Das Problem ist, dass pN ja immer gleich ist, somit bekommt man immer das gleiche Resultat. Aber ich will ja mit dem Modulo von pN weitermachen und nicht wieder und wieder den Wert von pN % 10 haben.

MfG


----------



## Tarrew (15. Jun 2015)

Ich muss gestehen, ich weiß nicht so ganz was du versuchst da zu tun. 
Am besten Mal einen kompletten Code posten? Aus dem Schnipsel ergibt sich mir nicht wirklich was du da versuchst. 
 Wofür das x=x+1 ?

 Der Code von mir sollte eigentlich lauffähig sein:


----------



## emorej (15. Jun 2015)

Das war ein Versuch, wollte den nicht mit reinschreiben. Das Problem ist, dass ich derzeit noch mit einem vereinfachten Programm schreibe, dass wir in der Schule benutzen und main, String und reverseInt sind fremd für mich. Kann ich dies ohne das Wissen nicht lösen? Habe nur While, For, Modulo zur Verfügung.

MfG


----------



## Tarrew (15. Jun 2015)

Welches Programm ist das denn? Dann könnte man mal gucken, was einem denn zur Verfügung steht.


----------



## emorej (15. Jun 2015)

Tarrew hat gesagt.:


> Welches Programm ist das denn? Dann könnte man mal gucken, was einem denn zur Verfügung steht.
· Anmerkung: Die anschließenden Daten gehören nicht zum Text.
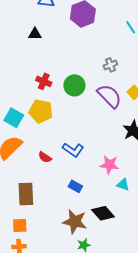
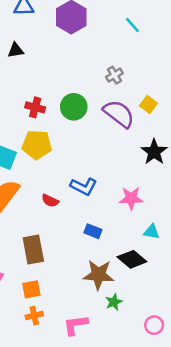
cyan triangle: (123, 185) -> (152, 232), moved

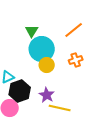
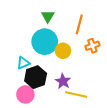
orange line: (74, 30) -> (79, 24), moved, turned -36
cyan circle: (42, 49) -> (45, 42), moved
-> :: UNIMOZER :: (Unimozer)

MfG


----------



## Tarrew (15. Jun 2015)

Weiß ja nicht wie ihr in der Schule das macht. Aber bei mir geht das so:


----------



## emorej (16. Jun 2015)

Tarrew hat gesagt.:


> Weiß ja nicht wie ihr in der Schule das macht. Aber bei mir geht das so:



Danke dir schonmal, habe nur noch eine Frage: Was tut das "do"?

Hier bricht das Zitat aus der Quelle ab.